▶ [EXERCISE BRIEF] Return exactly the lines of the data below, from the one that contains "da falta dos" through the final line, and leave out every picture.

(Collected data)
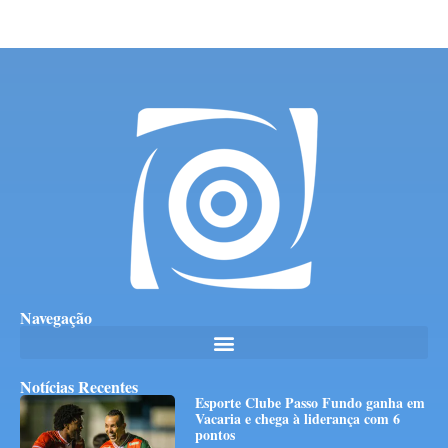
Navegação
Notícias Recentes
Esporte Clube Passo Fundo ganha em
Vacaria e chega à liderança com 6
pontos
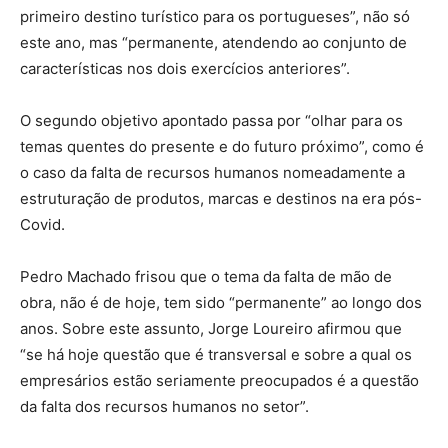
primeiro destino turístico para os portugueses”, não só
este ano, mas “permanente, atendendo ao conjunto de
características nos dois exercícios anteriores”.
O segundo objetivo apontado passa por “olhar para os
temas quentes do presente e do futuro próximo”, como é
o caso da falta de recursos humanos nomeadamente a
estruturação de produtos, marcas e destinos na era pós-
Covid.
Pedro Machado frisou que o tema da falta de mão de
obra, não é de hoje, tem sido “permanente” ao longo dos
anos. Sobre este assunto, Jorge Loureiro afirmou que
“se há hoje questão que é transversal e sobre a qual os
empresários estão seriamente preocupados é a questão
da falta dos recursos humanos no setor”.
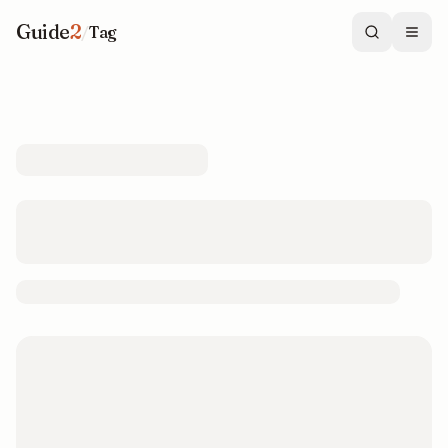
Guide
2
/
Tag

▶ [EXERCISE OUTPUT]
da falta dos recursos humanos no setor”.
Guide
2
/
Tag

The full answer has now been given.